On March third, at sunset, the citizens of New York fired thirteen guns in honor of The Continental Congress, representing the Thirteen Colonies that became independent States on the 4th of July, 1776. That Congress was to expire on the morrow at noon, and the Congress of the new nation was to meet at the same hour. The morning of the fourth was ushered in by the firing of cannon and the ringing of bells. At the hour of noon on that day, only eleven guns were fired; they were in honor of those States that had voted to ratify the Constitution—North Carolina and Rhode Island being the delinquents.
Numerous delays, caused principally by the badness of the roads, the distance and the slow means of traveling, chiefly on horseback, prevented a quorum of either house being present on the fourth of March. The Senate, however, obtained one by April first, the House having been ready for business a day or two previous. On Monday, the fifth of April, the joint Convention of the House and Senate proceeded to count the electoral votes for President and Vice-President. It was found that George Washington, of Virginia, was unanimously chosen, President, having sixty-nine votes, and that John Adams, of Massachusetts, having thirty-four votes, was chosen Vice-President. Messengers were sent immediately and with all speed to inform these gentlemen of their election—Charles Thomson, Secretary of the Continental Congress, to Mount Vernon, and Sylvanus Bourne to Braintree, Massachusetts. The Vice-President was the first to arrive in New York, having been escorted the entire way by volunteer complimentary guards of honor. He at once took the oath and entered upon his duty as the presiding officer of the Senate, which was already in session. Some days later, Washington also arrived, having come the whole way from Virginia on horseback. The Inauguration took place April thirtieth. It became the custom thereafter, but without legal authority, to commence Presidential terms at noon on the fourth day, instead of on the first Wednesday, of March.
The Centennial of the Inauguration of George Washington, as the first President of the United States, was celebrated by the people throughout the Union; though, as was fitting, the main ceremonies, which lasted three days, were carried out in the City of New York, where that Inauguration took place. It was properly decided to imitate, as far as circumstances would permit, the manner in which the original one was conducted.
Washington’s journey from Mount Vernon to New York had been a spontaneous and continuous ovation on the part of the people dwelling along the route, especially in the City of Philadelphia, and in the villages through which he passed. Only two of these demonstrations could be imitated with much appearance of success.
The first attempt was in bringing President Harrison and his escort, such as committees and a few invited guests, from Elizabethport, on the New Jersey shore of Staten Island Sound, twelve miles southwest of New York City.
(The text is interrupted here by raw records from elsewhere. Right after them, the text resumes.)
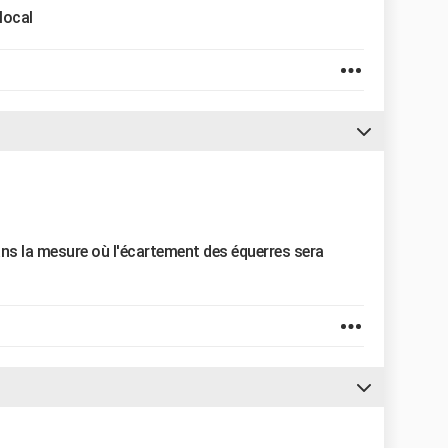
local
ans la mesure où l'écartement des équerres sera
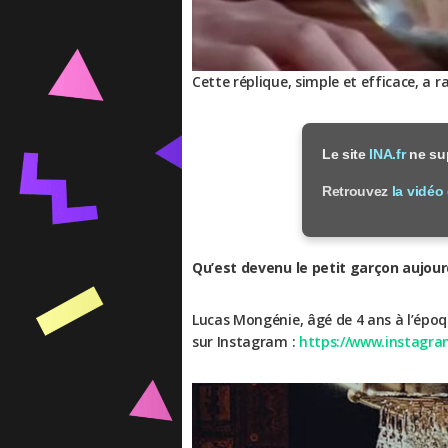
Cette réplique, simple et efficace, a 
Le site
INA.fr
ne sup
Retrouvez
la vidéo
Qu’est devenu le petit garçon aujour
Lucas Mongénie, âgé de 4 ans à l’époq
sur Instagram :
https://www.instagr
The great New York Bay, upper and lower, was swarming with ships of every description, in number estimated to be between six and seven hundred. The police steamer, the Patrol, with a sufficient force on board to preserve order, kept a wide open space through the midst of these ships, and in almost a straight line from Elizabethport to the foot of Wall street, East River, where Washington had landed. Among these ships were eleven National war vessels, with their crowd of sailors and marines; revenue cutters and merchantmen; private yachts, excursion steamers, iron steamboats, river and sound steamers; immense ferry-boats and comparatively small but saucy tugs, flitting here and there, but all under perfect control and in order. The Nation’s flag—now for the first time radiant with forty-two stars—was predominant among the gay emblems of corporations and private yachting clubs—the whole appearing like a collection of innumerable miniature rainbows. At the time appointed, the Dispatch, a United States vessel, having on board the Presidential party, started from Elizabethport along the open space. When approaching from the west she was greeted by guns from the war-vessels, and huzzas from the marines and sailors, the latter at a signal instantly manning the yards, while cheers of welcome rang out from the multitudes aboard the numerous other boats and ships.
When the Dispatch arrived opposite Wall street, in imitation of the "Thirteen Pilots," a crew of thirteen sea-captains belonging to the Marine Society rowed the barge which carried the President to the pier, where he was welcomed by the Committee, whose Chairman, the venerable ex-Secretary of State, Hamilton Fish, made a brief but appropriate address. The procession moved up Wall street to the Equitable Building on Broadway, where a reception and luncheon were had. Meanwhile an interesting group of school-girls was waiting at the City Hall to receive the President, in memory of the greeting given to Washington by young girls of Trenton, N. J., when on his way to New York in 1789. The girls were tastefully dressed in white, and were selected from the Grammar’ departments of the public schools, while thirteen were taken from the senior class of the Normal College. The girls, the flowers, the addresses, the spectators, made a pretty and memorable effect.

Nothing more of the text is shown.